İhsânullah Han 31 Temmuz 1920'de Reşt'te yeni bir devlet kurdu. Yayımladığı beyannâmede zenginlerin mülklerinin alınıp köylülere dağıtılacağını belirttiği halde köylülerin bütün mal varlıklarına el koydu. Ancak Ağustos 1920'de herhangi bir hazırlık yapmaksızın Tahran üzerine yürümeye kalkıştı ve ağır bir yenilgiye uğradı. 1921'de Haydar Han Amûoğlu'nun emrine giren komünist partisi, Kûçek Han'ın yönetimindeki Cengelîler'le İhsânullah Han taraftarlarının yeniden bir tek cephede toplanmasını sağladı ve Gîlân'da Mirza Kûçek Han'ın liderliğinde yeni bir hükümet kuruldu. Kûçek Han Gîlân'ı şah hükümetine karşı bir savaş üssü yaptı. Bu hükümet yabancı müdahaleleri reddetmekle beraber Rusya'ya sempati duyuyordu. Ancak bir süre sonra bu yeni cephede de anlaşmazlık çıktı. İhsânullah Han bir defa daha Tahran üzerine yürümeye kalkıştıysa da yine ağır bir yenilgiye uğradı ve etrafındakiler dağıldı. 30 Temmuz 1921'de birleşik cepheden uzaklaştırılan İhsânullah Han Lâhîcân'a gitti. Bu arada Mirza Kûçek Han'la Haydar Han Amûoğlu'nun da arası açıldı. Kûçek Han daha önce olduğu gibi bu defa da şah hükümetiyle anlaşmaya çalıştı. Komünistler 4 Ağustos 1921'de Gîlân'da cumhuriyet ilân ettiler.

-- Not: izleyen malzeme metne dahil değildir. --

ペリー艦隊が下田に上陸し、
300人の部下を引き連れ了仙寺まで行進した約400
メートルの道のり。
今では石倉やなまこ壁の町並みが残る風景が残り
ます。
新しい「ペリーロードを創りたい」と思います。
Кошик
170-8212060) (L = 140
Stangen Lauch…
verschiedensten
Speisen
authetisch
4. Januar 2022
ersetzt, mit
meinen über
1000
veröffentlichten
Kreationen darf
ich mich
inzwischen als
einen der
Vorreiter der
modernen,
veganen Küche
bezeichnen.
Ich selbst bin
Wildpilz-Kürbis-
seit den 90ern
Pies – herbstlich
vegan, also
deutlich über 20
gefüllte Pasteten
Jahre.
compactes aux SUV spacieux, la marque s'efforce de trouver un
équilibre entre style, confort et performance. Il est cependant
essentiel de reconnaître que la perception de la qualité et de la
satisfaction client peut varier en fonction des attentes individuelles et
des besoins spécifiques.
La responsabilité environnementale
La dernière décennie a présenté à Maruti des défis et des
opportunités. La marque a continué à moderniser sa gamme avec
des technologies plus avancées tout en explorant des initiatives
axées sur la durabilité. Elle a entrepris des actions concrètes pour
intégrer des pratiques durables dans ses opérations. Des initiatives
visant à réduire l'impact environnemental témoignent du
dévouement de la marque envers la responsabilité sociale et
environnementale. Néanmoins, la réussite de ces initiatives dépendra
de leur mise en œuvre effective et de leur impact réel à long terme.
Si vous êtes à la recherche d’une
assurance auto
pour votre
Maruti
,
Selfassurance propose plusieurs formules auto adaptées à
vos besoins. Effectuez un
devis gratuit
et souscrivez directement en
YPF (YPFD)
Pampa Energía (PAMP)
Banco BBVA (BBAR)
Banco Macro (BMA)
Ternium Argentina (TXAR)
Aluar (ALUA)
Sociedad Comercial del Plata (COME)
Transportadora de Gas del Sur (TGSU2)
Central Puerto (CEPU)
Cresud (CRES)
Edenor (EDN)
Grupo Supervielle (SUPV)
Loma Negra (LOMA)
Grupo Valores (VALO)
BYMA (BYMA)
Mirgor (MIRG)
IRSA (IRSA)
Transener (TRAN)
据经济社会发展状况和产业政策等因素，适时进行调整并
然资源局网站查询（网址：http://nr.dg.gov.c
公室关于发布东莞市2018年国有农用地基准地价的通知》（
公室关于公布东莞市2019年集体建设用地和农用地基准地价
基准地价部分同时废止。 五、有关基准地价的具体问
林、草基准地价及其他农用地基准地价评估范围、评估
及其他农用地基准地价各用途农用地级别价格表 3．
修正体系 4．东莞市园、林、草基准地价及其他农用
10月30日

Ancak 29 Eylül 1921'de Reşt civarında Pesîhan'da inkılâp komitelerini kurmaya çalışan Haydar Han Amûoğlu Kûçek Han kuvvetleri tarafından öldürüldü.

Sovyetler'in İngiltere ve İran'la münasebetlerini düzeltmek istemesi ve 26 Şubat 1921'de Sovyet-İran antlaşmasının imzalanması Cengelî hareketinin sonu oldu. Sovyet hükümeti İran'a karşı emperyalist politikalarını terkederek ordusunu 8 Eylül 1921'de bu ülkeden çekti. Sovyet desteğini kaybeden Cengelî hareketi düzenli İran ordusu karşısında yalnız kaldı. İran hükümeti Ekim 1921'de Rızâ Han (Rızâ Şah) kumandasındaki İran Kazakları'nı Cengelîler'in üzerine Gîlân'a gönderdi ve onları tamamıyla yok etti. Kûçek Han kaçtığı Tâliş dağlarında yakalandı, bir köylü tarafından kesilen başı Tahran'a getirildi (1300 hş./1921). Kaynaklarda muhalifleri tarafından öldürüldüğü veya soğuktan donduğu şeklinde rivayetler de vardır. İhsânullah Han ise Mâzenderan'da Vâlâserâ'da yaptığı toplantıda komitesini dağıttıktan sonra seksen kişiyle birlikte Bakü'ye kaçtı. Burada arkadaşlarına ve kendisine tanınan bazı menfaatler karşılığında gönüllü olarak Kızıl Ordu'ya yazıldı. Ancak 1924'te gönüllü askerlik uygulamasına son verilince bundan hoşnut olmayan taraftarlarının bir kısmı ortadan kaldırıldı. İhsânullah Han da Türkistan'a sürüldü ve 1939'da orada öldü.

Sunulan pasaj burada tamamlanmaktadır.